Recuerdo muy bien la impresión que Norden produjo en aquella conferencia. Los consejeros militares estaban preocupados, y, como de costumbre, se dirigieron a los científicos en busca de asistencia. ¿Sería posible, preguntaron, mejorar nuestras armas actuales, a fin de aumentar más aún nuestra presente ventaja?
La respuesta de Norden fue completamente inesperada. Con frecuencia se había dirigido tal pregunta a Malvar, y él siempre había hecho lo que le habíamos solicitado.
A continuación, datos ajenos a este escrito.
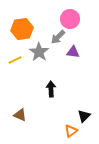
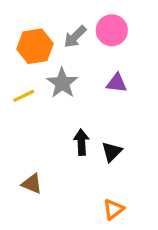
gray arrow: (58, 37) -> (75, 37), moved
black triangle: (84, 116) -> (112, 152), moved

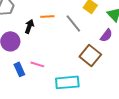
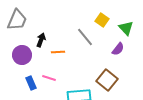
orange line: (47, 16) -> (58, 52), moved
brown square: (90, 55) -> (107, 80), moved

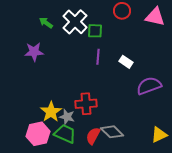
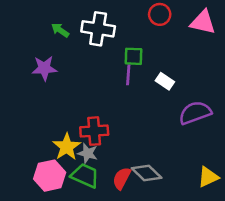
white cross: (75, 22) -> (98, 29), turned -35
green square: (95, 31) -> (133, 56), moved
red cross: (86, 104) -> (94, 131), moved

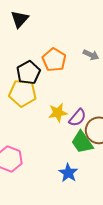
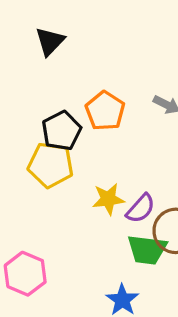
green trapezoid: (82, 142) -> (147, 250), turned -50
—Francamente, señores —dijo Norden—, lo dudo. Nuestras armas actuales han llegado ya prácticamente a su forma definitiva. No quisiera criticar a mi predecesor, o el excelente trabajo efectuado por el Personal de Investigación durante las últimas generaciones, pero ¿se dan ustedes cuenta que no ha habido cambio fundamental en los armamentos desde hace más de un siglo? Me temo que ello ha sido debido a una tradición que se ha hecho demasiado conservadora. El Personal de Investigación se ha dedicado demasiado tiempo a perfeccionar viejas armas en lugar de desarrollar otras nuevas. Es una suerte para nosotros que nuestros enemigos hayan hecho lo mismo, pero no debemos suponer que será siempre así.
Las palabras de Norden dejaron una impresión de malestar, como había sido sin duda su intención. Rápidamente lanzó su ataque a fondo.
—Lo que necesitamos son nuevas armas, armas totalmente diferentes de las que se han utilizado hasta hoy. Tales armas son posibles; se necesitará algún tiempo, naturalmente, pero desde que he tomado posesión he reemplazado algunos de los más viejos científicos por hombres jóvenes, y he dirigido la investigación hacia varios campos inexplorados que prometen mucho. Creo, en efecto, que muy pronto seremos testigos de una revolución en los armamentos.
Nos sentíamos escépticos. Había un tono pedante en la voz de Norden que nos hacía recelar de sus afirmaciones. Entonces no sabíamos que nunca prometía nada que no hubiese casi perfeccionado en el laboratorio. En el laboratorio, ésa era la frase clave.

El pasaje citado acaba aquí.